[Collected data]
◇ ◇ ◇ ◇ ◇

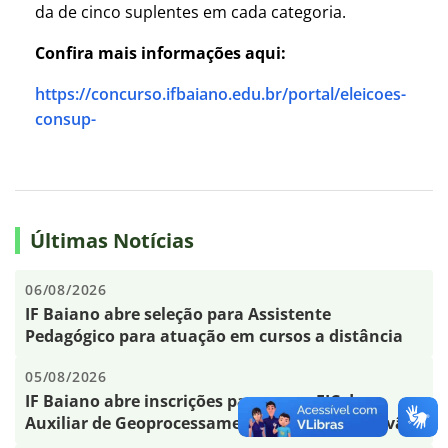
da de cinco suplentes em cada categoria.
Confira mais informações aqui:
https://concurso.ifbaiano.edu.br/portal/eleicoes-
consup-
Últimas Notícias
06/08/2026
IF Baiano abre seleção para Assistente
Pedagógico para atuação em cursos a distância
05/08/2026
IF Baiano abre inscrições para curso FIC de
Auxiliar de Geoprocessamento em Santo Estêvão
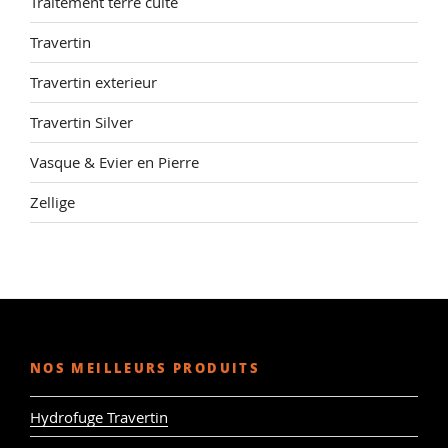
Traitement terre cuite
Travertin
Travertin exterieur
Travertin Silver
Vasque & Evier en Pierre
Zellige
NOS MEILLEURS PRODUITS
Hydrofuge Travertin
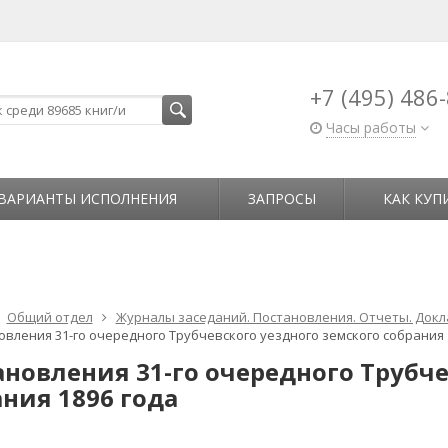
+7 (495) 486
Часы работы
ВАРИАНТЫ ИСПОЛНЕНИЯ
ЗАПРОСЫ
КАК КУП
Общий отдел
Журналы заседаний. Постановления. Отчеты. Док
овления 31-го очередного Трубчевского уездного земского собрания 
ановления 31-го очередного Трубче
ния 1896 года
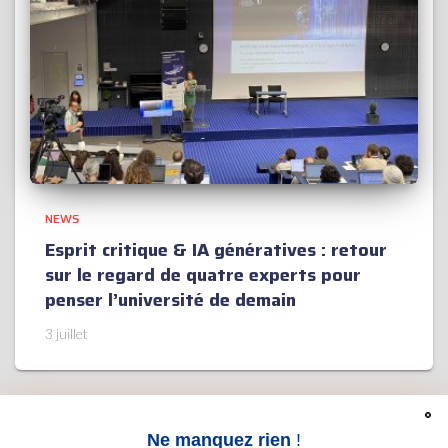
NEWS
Esprit critique & IA génératives : retour
sur le regard de quatre experts pour
penser l’université de demain
3 juillet
Ne manquez rien
!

◇ ◇ ◇ ◇ ◇

● **Work required**:
Of the lines above, show those in which "очередного" appears.

● **Exercise output**:
овления 31-го очередного Трубчевского уездного земского собрания 
ановления 31-го очередного Трубче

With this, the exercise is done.